= EXERCISE =
What lines of the data hold the string "Lenses"? Pull each one out.

= DATA FOR THIS EXERCISE =
= = = = =

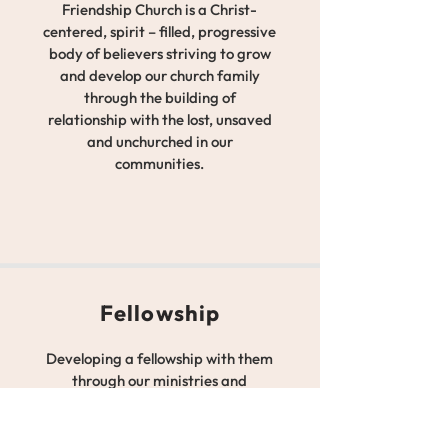
Friendship Church is a Christ-
centered, spirit – filled, progressive
body of believers striving to grow
and develop our church family
through the building of
relationship with the lost, unsaved
and unchurched in our
communities.
Fellowship
Developing a fellowship with them
through our ministries and
members, while developing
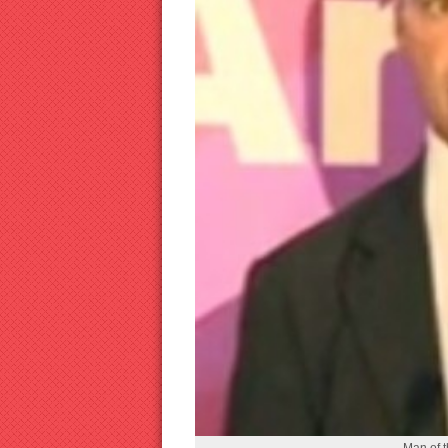
Man of 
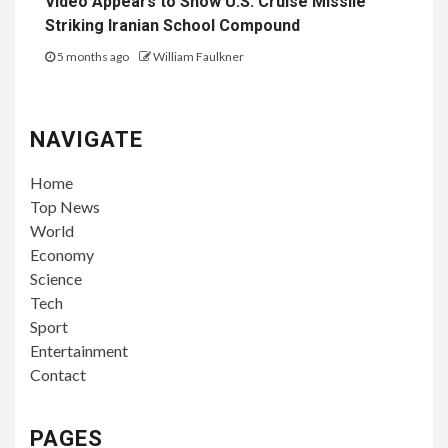
Video Appears to Show U.S. Cruise Missile
Striking Iranian School Compound
5 months ago
William Faulkner
NAVIGATE
Home
Top News
World
Economy
Science
Tech
Sport
Entertainment
Contact
PAGES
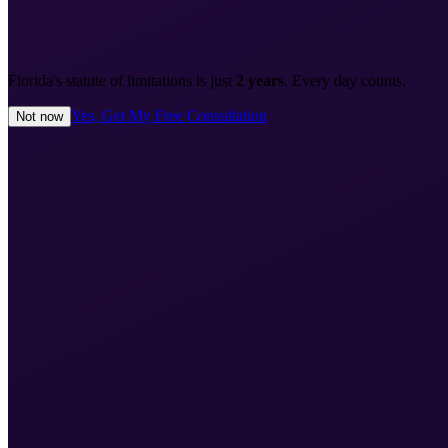
Florida's statute of limitations is just
2 years
. Every day counts.
Yes, Get My Free Consultation
Not now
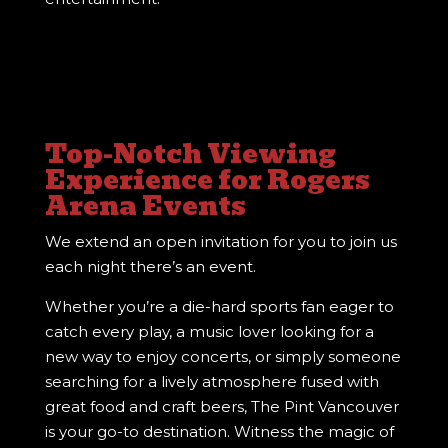
Top-Notch Viewing
Experience for Rogers
Arena Events
We extend an open invitation for you to join us
each night there’s an event.
Whether you’re a die-hard sports fan eager to
catch every play, a music lover looking for a
new way to enjoy concerts, or simply someone
searching for a lively atmosphere fused with
great food and craft beers, The Pint Vancouver
is your go-to destination. Witness the magic of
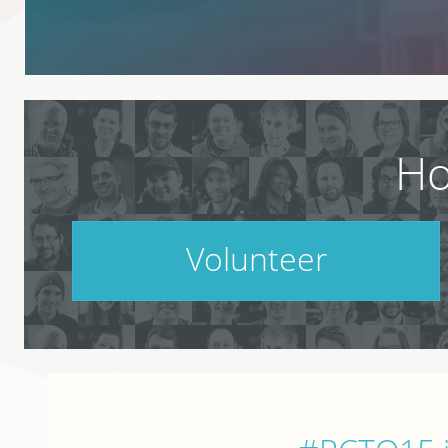
Ho
Volunteer
PodCamp takes a village. Do your part.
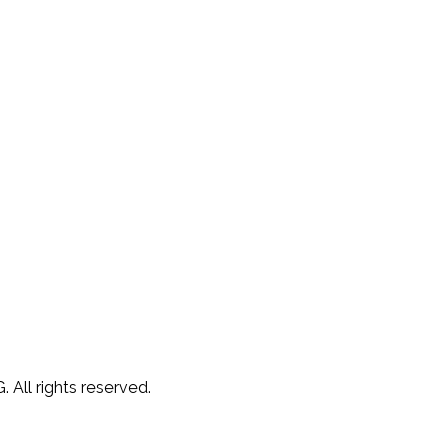
 All rights reserved.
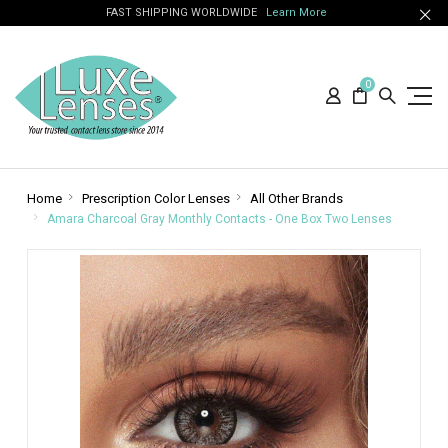
FAST SHIPPING WORLDWIDE
Learn More
0
Home
Prescription Color Lenses
All Other Brands
Amara Charcoal Gray Monthly Contacts - One Box Two Lenses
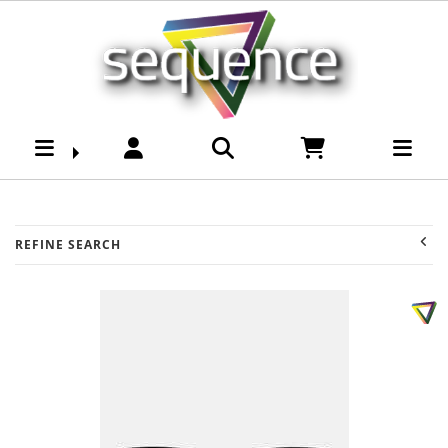
Womens-Accessories-
Sunnies : Sequence
Surf Shop
REFINE SEARCH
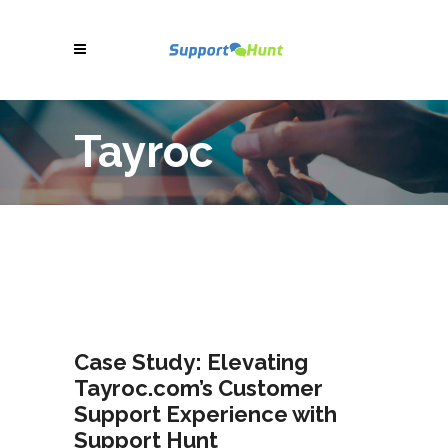
Tayroc
Case Study: Elevating
Tayroc.com’s Customer
Support Experience with
Support Hunt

= = = = =

= RESPONSE TO THIS EXERCISE =
Prescription Color Lenses
Amara Charcoal Gray Monthly Contacts - One Box Two Lenses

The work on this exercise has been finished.